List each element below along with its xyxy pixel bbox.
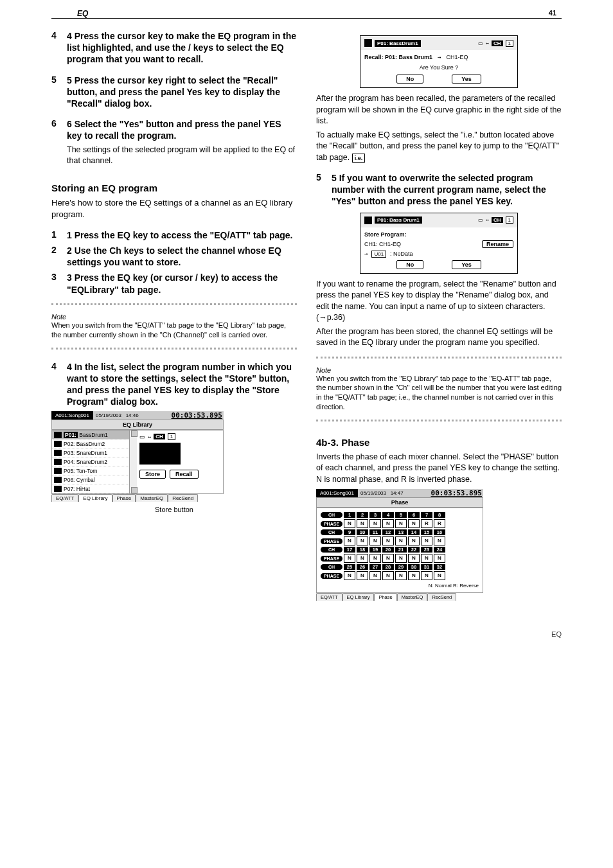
tab-eqatt[interactable]: EQ/ATT [316, 593, 342, 601]
ch-number: 16 [434, 529, 445, 535]
eqlib-list-item[interactable]: P03: SnareDrum1 [52, 448, 129, 457]
ch-number: 8 [434, 512, 445, 518]
phase-toggle[interactable]: R [434, 519, 445, 528]
phase-toggle[interactable]: N [344, 536, 355, 545]
after-recall-text: After the program has been recalled, the… [316, 93, 562, 127]
eq-curve-preview [139, 443, 181, 465]
tab-mastereq[interactable]: MasterEQ [136, 494, 168, 502]
ch-number: 24 [434, 547, 445, 553]
recall-button[interactable]: Recall [170, 470, 199, 479]
tab-phase[interactable]: Phase [112, 494, 136, 502]
yes-button[interactable]: Yes [452, 75, 481, 84]
phase-toggle[interactable]: N [369, 519, 381, 528]
ch-value[interactable]: 1 [168, 433, 175, 440]
tab-eqatt[interactable]: EQ/ATT [51, 494, 78, 502]
store-button[interactable]: Store [139, 470, 166, 479]
eqlib-list-item[interactable]: P07: HiHat [52, 484, 129, 493]
phase-toggle[interactable]: N [357, 536, 368, 545]
phase-toggle[interactable]: N [408, 554, 420, 563]
eqlib-list-item[interactable]: P06: Cymbal [52, 475, 129, 484]
phase-toggle[interactable]: N [421, 536, 432, 545]
phase-toggle[interactable]: N [357, 519, 368, 528]
phase-toggle[interactable]: N [382, 519, 394, 528]
phase-toggle[interactable]: N [434, 536, 445, 545]
tab-recsend[interactable]: RecSend [427, 593, 456, 601]
rename-button[interactable]: Rename [482, 240, 513, 248]
song-clock: 14:47 [391, 490, 404, 496]
phase-toggle[interactable]: N [395, 554, 407, 563]
no-button[interactable]: No [396, 75, 423, 84]
note-body: When you switch from the "EQ/ATT" tab pa… [51, 321, 297, 340]
phase-toggle[interactable]: N [382, 536, 394, 545]
store-step-2: 2 Use the Ch keys to select the channel … [67, 245, 297, 268]
no-button[interactable]: No [396, 260, 423, 269]
phase-toggle[interactable]: N [382, 571, 394, 580]
phase-toggle[interactable]: N [421, 554, 432, 563]
tab-eqlibrary[interactable]: EQ Library [342, 593, 375, 601]
phase-toggle[interactable]: N [395, 536, 407, 545]
ch-number: 22 [408, 547, 420, 553]
phase-toggle[interactable]: N [369, 571, 381, 580]
scrollbar[interactable] [129, 430, 137, 493]
tab-eqlibrary[interactable]: EQ Library [78, 494, 112, 502]
phase-toggle[interactable]: N [434, 554, 445, 563]
phase-toggle[interactable]: N [369, 554, 381, 563]
tab-recsend[interactable]: RecSend [168, 494, 198, 502]
phase-title: Phase [316, 497, 483, 508]
phase-toggle[interactable]: N [395, 571, 407, 580]
ch-number: 21 [395, 547, 407, 553]
phase-toggle[interactable]: N [408, 519, 420, 528]
store-slot[interactable]: U01 [371, 251, 386, 258]
tab-phase[interactable]: Phase [374, 593, 396, 601]
phase-row-label: PHASE [321, 521, 342, 527]
phase-toggle[interactable]: N [395, 519, 407, 528]
phase-toggle[interactable]: N [344, 554, 355, 563]
phase-toggle[interactable]: N [357, 571, 368, 580]
yes-button[interactable]: Yes [452, 260, 481, 269]
right-step-5: 5 If you want to overwrite the selected … [332, 172, 562, 208]
store-body-1: If you want to rename the program, selec… [316, 279, 562, 324]
ch-number: 5 [395, 512, 407, 518]
phase-section-title: 4b-3. Phase [316, 437, 562, 448]
phase-toggle[interactable]: N [434, 571, 445, 580]
ch-number: 25 [344, 564, 355, 570]
ch-number: 2 [357, 512, 368, 518]
eqlib-list-item[interactable]: P04: SnareDrum2 [52, 457, 129, 466]
ch-number: 29 [395, 564, 407, 570]
note-label: Note [51, 313, 297, 321]
eqlib-list-item[interactable]: P05: Ton-Tom [52, 466, 129, 475]
store-step-1-num: 1 [51, 229, 67, 241]
ch-number: 23 [421, 547, 432, 553]
store-step-1: 1 Press the EQ key to access the "EQ/ATT… [67, 229, 297, 241]
song-date: 05/19/2003 [96, 412, 121, 418]
arrow-right-icon: → [438, 54, 441, 60]
phase-toggle[interactable]: N [408, 571, 420, 580]
tab-mastereq[interactable]: MasterEQ [397, 593, 428, 601]
eqlib-list-item[interactable]: P02: BassDrum2 [52, 439, 129, 448]
phase-toggle[interactable]: R [421, 519, 432, 528]
phase-toggle[interactable]: N [369, 536, 381, 545]
eqlib-list-item[interactable]: P01: BassDrum1 [52, 430, 129, 439]
phase-toggle[interactable]: N [421, 571, 432, 580]
arrow-right-icon: → [364, 251, 368, 257]
dotted-divider-end [51, 348, 297, 350]
ch-number: 6 [408, 512, 420, 518]
phase-toggle[interactable]: N [344, 519, 355, 528]
eqlib-item-label: P01: BassDrum1 [64, 432, 108, 438]
ie-icon: i.e. [352, 154, 366, 163]
ch-number: 30 [408, 564, 420, 570]
ch-number: 4 [382, 512, 394, 518]
ch-number: 27 [369, 564, 381, 570]
phase-toggle[interactable]: N [382, 554, 394, 563]
phase-toggle[interactable]: N [357, 554, 368, 563]
eq-thumb-icon [54, 450, 62, 456]
store-step-3: 3 Press the EQ key (or cursor / key) to … [67, 272, 297, 295]
song-id: A001:Song001 [51, 411, 93, 420]
phase-toggle[interactable]: N [408, 536, 420, 545]
eq-thumb-icon [54, 486, 62, 492]
dotted-divider [51, 303, 297, 305]
store-step-2-num: 2 [51, 245, 67, 268]
ch-number: 26 [357, 564, 368, 570]
phase-toggle[interactable]: N [344, 571, 355, 580]
ch-number: 31 [421, 564, 432, 570]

-*-

DIRECTIONS:
Every record must be duplicated exactly, except for the pictures, which are left out.

RESULT OF THE EXERCISE:
List each element below along with its xyxy pixel bbox.
tab-eqatt[interactable]: EQ/ATT [316, 593, 342, 601]
ch-number: 16 [434, 529, 445, 535]
eqlib-list-item[interactable]: P03: SnareDrum1 [52, 448, 129, 457]
ch-number: 8 [434, 512, 445, 518]
phase-toggle[interactable]: R [434, 519, 445, 528]
phase-toggle[interactable]: N [344, 536, 355, 545]
after-recall-text: After the program has been recalled, the… [316, 93, 562, 127]
eq-curve-preview [139, 443, 181, 465]
tab-mastereq[interactable]: MasterEQ [136, 494, 168, 502]
ch-number: 24 [434, 547, 445, 553]
recall-button[interactable]: Recall [170, 470, 199, 479]
tab-phase[interactable]: Phase [112, 494, 136, 502]
yes-button[interactable]: Yes [452, 75, 481, 84]
phase-toggle[interactable]: N [369, 519, 381, 528]
ch-value[interactable]: 1 [168, 433, 175, 440]
tab-eqatt[interactable]: EQ/ATT [51, 494, 78, 502]
store-button[interactable]: Store [139, 470, 166, 479]
eqlib-list-item[interactable]: P07: HiHat [52, 484, 129, 493]
phase-toggle[interactable]: N [357, 536, 368, 545]
phase-toggle[interactable]: N [408, 554, 420, 563]
eqlib-list-item[interactable]: P06: Cymbal [52, 475, 129, 484]
phase-toggle[interactable]: N [421, 536, 432, 545]
phase-toggle[interactable]: N [357, 519, 368, 528]
phase-toggle[interactable]: N [382, 519, 394, 528]
phase-toggle[interactable]: N [434, 536, 445, 545]
tab-recsend[interactable]: RecSend [427, 593, 456, 601]
rename-button[interactable]: Rename [482, 240, 513, 248]
song-clock: 14:47 [391, 490, 404, 496]
phase-toggle[interactable]: N [395, 554, 407, 563]
no-button[interactable]: No [396, 75, 423, 84]
note-body: When you switch from the "EQ/ATT" tab pa… [51, 321, 297, 340]
phase-toggle[interactable]: N [382, 536, 394, 545]
store-step-2: 2 Use the Ch keys to select the channel … [67, 245, 297, 268]
no-button[interactable]: No [396, 260, 423, 269]
phase-toggle[interactable]: N [382, 571, 394, 580]
phase-toggle[interactable]: N [421, 554, 432, 563]
tab-eqlibrary[interactable]: EQ Library [342, 593, 375, 601]
phase-toggle[interactable]: N [395, 536, 407, 545]
ch-number: 22 [408, 547, 420, 553]
phase-toggle[interactable]: N [369, 571, 381, 580]
scrollbar[interactable] [129, 430, 137, 493]
tab-eqlibrary[interactable]: EQ Library [78, 494, 112, 502]
phase-toggle[interactable]: N [434, 554, 445, 563]
phase-toggle[interactable]: N [369, 554, 381, 563]
tab-recsend[interactable]: RecSend [168, 494, 198, 502]
phase-title: Phase [316, 497, 483, 508]
phase-toggle[interactable]: N [395, 571, 407, 580]
ch-number: 21 [395, 547, 407, 553]
phase-toggle[interactable]: N [408, 519, 420, 528]
store-slot[interactable]: U01 [371, 251, 386, 258]
tab-phase[interactable]: Phase [374, 593, 396, 601]
phase-row-label: PHASE [321, 521, 342, 527]
phase-toggle[interactable]: N [395, 519, 407, 528]
phase-toggle[interactable]: N [344, 554, 355, 563]
phase-toggle[interactable]: N [357, 571, 368, 580]
yes-button[interactable]: Yes [452, 260, 481, 269]
right-step-5: 5 If you want to overwrite the selected … [332, 172, 562, 208]
store-body-1: If you want to rename the program, selec… [316, 279, 562, 324]
ch-number: 5 [395, 512, 407, 518]
phase-section-title: 4b-3. Phase [316, 437, 562, 448]
phase-toggle[interactable]: N [434, 571, 445, 580]
ch-number: 25 [344, 564, 355, 570]
ch-number: 2 [357, 512, 368, 518]
eqlib-list-item[interactable]: P04: SnareDrum2 [52, 457, 129, 466]
ch-number: 29 [395, 564, 407, 570]
note-label: Note [51, 313, 297, 321]
eqlib-list-item[interactable]: P05: Ton-Tom [52, 466, 129, 475]
store-step-1-num: 1 [51, 229, 67, 241]
ch-number: 23 [421, 547, 432, 553]
store-step-1: 1 Press the EQ key to access the "EQ/ATT… [67, 229, 297, 241]
song-date: 05/19/2003 [96, 412, 121, 418]
arrow-right-icon: → [438, 54, 441, 60]
phase-toggle[interactable]: N [408, 571, 420, 580]
tab-mastereq[interactable]: MasterEQ [397, 593, 428, 601]
eqlib-list-item[interactable]: P02: BassDrum2 [52, 439, 129, 448]
phase-toggle[interactable]: R [421, 519, 432, 528]
phase-toggle[interactable]: N [369, 536, 381, 545]
eqlib-list-item[interactable]: P01: BassDrum1 [52, 430, 129, 439]
phase-toggle[interactable]: N [421, 571, 432, 580]
arrow-right-icon: → [364, 251, 368, 257]
dotted-divider-end [51, 348, 297, 350]
ch-number: 6 [408, 512, 420, 518]
phase-toggle[interactable]: N [344, 519, 355, 528]
eqlib-item-label: P01: BassDrum1 [64, 432, 108, 438]
ie-icon: i.e. [352, 154, 366, 163]
ch-number: 30 [408, 564, 420, 570]
ch-number: 4 [382, 512, 394, 518]
ch-number: 27 [369, 564, 381, 570]
phase-toggle[interactable]: N [382, 554, 394, 563]
phase-toggle[interactable]: N [357, 554, 368, 563]
eq-thumb-icon [54, 450, 62, 456]
store-step-3: 3 Press the EQ key (or cursor / key) to … [67, 272, 297, 295]
song-id: A001:Song001 [51, 411, 93, 420]
phase-toggle[interactable]: N [408, 536, 420, 545]
eq-thumb-icon [54, 486, 62, 492]
dotted-divider [51, 303, 297, 305]
store-step-2-num: 2 [51, 245, 67, 268]
ch-number: 26 [357, 564, 368, 570]
phase-toggle[interactable]: N [344, 571, 355, 580]
ch-number: 31 [421, 564, 432, 570]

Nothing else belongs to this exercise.